The inferior arc injury: an addition to the family of complex carpal fracture-dislocation patterns.
Traditionally, complex wrist injuries were identified and characterized on the basis of observation of bony injury and presumption of soft tissue embarrassment, followed by employment of a classification scheme or cumbersome nomenclature. The extent of tissue compromise was often underestimated, leading to undertreatment and inferior results.
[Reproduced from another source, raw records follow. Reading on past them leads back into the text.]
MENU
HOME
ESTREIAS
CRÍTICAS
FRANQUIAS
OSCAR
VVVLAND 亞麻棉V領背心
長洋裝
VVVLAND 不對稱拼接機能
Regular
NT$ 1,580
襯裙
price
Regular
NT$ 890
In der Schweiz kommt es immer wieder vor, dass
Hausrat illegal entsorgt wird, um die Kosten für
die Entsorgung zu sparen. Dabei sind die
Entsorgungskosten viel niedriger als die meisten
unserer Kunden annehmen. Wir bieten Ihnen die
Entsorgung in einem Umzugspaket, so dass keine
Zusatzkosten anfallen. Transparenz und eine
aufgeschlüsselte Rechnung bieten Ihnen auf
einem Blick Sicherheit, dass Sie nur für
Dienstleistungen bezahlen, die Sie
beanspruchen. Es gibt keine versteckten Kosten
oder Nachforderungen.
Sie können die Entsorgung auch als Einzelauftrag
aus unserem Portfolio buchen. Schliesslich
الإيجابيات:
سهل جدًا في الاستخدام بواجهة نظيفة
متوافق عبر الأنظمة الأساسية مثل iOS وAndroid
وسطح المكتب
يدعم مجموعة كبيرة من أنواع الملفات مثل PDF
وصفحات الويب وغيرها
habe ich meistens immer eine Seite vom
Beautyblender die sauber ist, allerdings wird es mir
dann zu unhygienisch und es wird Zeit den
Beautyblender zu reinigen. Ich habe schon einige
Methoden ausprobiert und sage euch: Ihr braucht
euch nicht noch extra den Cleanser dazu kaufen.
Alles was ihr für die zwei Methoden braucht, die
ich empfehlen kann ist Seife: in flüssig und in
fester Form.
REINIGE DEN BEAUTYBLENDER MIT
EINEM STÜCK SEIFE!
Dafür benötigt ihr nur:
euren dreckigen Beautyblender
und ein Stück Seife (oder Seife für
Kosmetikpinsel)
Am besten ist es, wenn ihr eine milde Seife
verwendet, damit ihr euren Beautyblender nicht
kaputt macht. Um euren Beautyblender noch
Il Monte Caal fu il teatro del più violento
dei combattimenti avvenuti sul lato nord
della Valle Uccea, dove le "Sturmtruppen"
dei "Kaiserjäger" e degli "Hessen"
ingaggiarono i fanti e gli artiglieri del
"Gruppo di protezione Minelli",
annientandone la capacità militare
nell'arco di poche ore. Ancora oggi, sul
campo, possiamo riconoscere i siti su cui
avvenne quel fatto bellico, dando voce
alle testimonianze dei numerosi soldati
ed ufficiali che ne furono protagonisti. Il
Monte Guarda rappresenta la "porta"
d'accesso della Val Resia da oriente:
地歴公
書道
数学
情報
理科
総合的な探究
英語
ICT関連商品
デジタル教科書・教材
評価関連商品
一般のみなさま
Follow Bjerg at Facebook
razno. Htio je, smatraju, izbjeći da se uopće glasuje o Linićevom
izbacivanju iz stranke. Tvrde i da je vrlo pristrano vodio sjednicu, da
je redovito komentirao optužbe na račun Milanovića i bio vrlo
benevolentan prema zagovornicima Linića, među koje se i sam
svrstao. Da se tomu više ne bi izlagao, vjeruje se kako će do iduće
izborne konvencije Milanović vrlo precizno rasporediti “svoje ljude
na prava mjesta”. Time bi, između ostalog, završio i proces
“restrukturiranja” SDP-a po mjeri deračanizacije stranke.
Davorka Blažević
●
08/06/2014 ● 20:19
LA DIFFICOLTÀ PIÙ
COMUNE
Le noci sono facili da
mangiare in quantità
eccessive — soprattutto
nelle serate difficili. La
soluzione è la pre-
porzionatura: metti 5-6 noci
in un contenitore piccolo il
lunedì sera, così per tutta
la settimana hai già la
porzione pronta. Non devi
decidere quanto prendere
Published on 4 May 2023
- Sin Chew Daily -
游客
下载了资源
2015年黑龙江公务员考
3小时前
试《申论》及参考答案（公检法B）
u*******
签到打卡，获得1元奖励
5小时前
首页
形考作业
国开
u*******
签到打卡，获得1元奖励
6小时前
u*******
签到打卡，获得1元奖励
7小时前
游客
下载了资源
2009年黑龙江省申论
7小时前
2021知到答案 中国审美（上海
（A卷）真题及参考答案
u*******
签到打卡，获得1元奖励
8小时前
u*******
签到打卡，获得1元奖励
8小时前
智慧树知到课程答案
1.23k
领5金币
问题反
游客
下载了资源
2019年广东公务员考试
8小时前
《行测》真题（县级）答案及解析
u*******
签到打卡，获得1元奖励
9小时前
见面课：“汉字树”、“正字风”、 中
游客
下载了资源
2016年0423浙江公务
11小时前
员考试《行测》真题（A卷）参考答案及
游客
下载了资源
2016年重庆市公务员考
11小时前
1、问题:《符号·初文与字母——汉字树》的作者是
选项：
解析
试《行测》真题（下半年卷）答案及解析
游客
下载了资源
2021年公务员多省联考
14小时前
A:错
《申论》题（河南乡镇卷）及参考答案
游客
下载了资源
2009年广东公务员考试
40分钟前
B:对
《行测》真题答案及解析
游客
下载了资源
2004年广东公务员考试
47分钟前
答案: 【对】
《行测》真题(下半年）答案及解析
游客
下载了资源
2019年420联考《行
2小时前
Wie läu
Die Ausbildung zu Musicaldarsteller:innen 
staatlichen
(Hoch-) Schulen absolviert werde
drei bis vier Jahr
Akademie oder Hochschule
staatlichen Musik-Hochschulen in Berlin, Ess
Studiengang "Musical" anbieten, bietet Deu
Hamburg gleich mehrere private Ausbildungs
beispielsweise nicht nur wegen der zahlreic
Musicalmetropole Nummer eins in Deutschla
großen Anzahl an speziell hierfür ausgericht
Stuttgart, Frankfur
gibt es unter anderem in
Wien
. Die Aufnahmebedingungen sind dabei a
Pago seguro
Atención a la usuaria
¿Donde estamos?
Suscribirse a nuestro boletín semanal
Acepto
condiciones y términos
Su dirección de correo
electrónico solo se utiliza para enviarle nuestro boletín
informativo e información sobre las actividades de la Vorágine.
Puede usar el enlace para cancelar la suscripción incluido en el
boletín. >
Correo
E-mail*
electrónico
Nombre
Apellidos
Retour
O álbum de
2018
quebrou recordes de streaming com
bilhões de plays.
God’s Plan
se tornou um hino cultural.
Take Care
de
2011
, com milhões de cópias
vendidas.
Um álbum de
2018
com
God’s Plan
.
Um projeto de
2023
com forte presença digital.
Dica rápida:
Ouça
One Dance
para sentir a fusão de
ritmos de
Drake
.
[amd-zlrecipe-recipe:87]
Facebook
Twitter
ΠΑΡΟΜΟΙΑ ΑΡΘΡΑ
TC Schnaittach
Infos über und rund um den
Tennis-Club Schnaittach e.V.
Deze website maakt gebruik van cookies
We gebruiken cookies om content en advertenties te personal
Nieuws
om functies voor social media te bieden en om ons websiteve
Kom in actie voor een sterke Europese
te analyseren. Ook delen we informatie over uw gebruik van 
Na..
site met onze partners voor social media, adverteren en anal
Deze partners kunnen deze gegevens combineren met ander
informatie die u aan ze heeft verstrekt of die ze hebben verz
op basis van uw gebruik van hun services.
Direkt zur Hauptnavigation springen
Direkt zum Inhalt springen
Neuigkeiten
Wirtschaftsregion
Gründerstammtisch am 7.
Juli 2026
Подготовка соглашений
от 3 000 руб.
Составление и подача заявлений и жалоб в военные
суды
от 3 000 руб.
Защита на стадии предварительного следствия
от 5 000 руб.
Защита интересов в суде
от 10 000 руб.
This paper encourages physicians to think more mechanistically about the pattern of injury by relying on the concept of "transverse" force transmission to identify the global extent of wrist trauma. By employing a basic understanding of the components of the wrist "system" and superimposing the flow of energy through it, one can better grasp these complex topics. The standard "greater arc" and "lesser arc" injuries are explained in this context. Another recognizable injury pattern in the transverse instability spectrum, that of the "inferior arc," is introduced, along with clues for its identification. The large fragment and small fragment fracture variants of the inferior arc injury are emphasized, and their significance is described. Basic evaluation and treatment recommendations for inferior arc injuries are offered.
Published In/Presented At
Graham T. J. (2003). The inferior arc injury: an addition to the family of complex carpal fracture-dislocation patterns. American journal of orthopedics (Belle Mead, N.J.), 32(9 Suppl), 10–19.